Where does "Path" appear in the data? Return each line that holds it.

──────── Stored data

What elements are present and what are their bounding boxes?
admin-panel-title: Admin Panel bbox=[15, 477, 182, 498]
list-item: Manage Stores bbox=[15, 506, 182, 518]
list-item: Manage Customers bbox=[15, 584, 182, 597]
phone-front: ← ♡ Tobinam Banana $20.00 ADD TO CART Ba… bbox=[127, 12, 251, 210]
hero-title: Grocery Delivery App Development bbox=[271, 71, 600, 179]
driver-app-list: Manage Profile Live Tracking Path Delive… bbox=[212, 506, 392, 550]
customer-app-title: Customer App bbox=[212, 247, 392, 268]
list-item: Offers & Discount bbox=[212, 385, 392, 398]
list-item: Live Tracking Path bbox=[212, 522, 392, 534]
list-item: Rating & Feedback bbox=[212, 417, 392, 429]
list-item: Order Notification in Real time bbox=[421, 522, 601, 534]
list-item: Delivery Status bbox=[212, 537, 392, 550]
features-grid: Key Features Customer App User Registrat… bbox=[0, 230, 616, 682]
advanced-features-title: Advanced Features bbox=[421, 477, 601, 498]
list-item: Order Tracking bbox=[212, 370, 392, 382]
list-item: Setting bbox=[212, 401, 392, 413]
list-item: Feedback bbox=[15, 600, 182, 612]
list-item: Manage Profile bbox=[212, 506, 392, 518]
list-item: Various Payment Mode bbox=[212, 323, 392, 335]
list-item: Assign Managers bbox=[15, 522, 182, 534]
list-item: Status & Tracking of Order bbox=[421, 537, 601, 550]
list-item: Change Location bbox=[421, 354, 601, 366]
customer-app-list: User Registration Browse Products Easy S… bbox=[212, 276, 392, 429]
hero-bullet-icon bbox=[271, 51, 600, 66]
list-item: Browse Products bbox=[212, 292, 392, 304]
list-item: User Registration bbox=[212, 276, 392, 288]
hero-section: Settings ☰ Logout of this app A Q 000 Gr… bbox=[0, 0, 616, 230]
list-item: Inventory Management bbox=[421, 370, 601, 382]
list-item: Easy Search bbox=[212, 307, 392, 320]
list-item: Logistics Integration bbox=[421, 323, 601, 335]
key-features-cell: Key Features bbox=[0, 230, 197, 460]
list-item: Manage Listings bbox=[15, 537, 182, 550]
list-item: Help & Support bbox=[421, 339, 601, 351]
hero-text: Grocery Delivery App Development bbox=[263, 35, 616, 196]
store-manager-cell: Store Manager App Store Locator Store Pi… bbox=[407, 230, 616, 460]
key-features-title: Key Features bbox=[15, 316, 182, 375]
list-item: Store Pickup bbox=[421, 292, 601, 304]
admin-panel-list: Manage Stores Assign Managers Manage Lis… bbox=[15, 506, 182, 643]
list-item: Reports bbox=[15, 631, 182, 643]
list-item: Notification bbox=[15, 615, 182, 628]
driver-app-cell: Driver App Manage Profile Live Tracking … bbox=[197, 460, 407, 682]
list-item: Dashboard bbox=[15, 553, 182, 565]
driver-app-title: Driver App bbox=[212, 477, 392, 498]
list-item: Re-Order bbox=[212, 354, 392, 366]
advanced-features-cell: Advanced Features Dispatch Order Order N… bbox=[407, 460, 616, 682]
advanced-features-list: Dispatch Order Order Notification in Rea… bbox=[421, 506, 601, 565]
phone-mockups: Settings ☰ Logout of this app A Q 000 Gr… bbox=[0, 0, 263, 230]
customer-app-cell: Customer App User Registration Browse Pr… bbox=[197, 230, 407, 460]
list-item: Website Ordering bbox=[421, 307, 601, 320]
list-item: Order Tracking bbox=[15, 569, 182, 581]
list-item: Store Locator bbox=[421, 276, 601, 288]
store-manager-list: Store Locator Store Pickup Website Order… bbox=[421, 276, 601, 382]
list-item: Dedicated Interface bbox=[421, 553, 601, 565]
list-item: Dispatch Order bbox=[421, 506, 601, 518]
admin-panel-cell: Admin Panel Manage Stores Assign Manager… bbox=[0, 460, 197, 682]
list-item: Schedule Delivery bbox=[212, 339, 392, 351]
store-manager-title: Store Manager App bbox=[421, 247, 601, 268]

────────────────

The completed task:
driver-app-list: Manage Profile Live Tracking Path Delive… bbox=[212, 506, 392, 550]
list-item: Live Tracking Path bbox=[212, 522, 392, 534]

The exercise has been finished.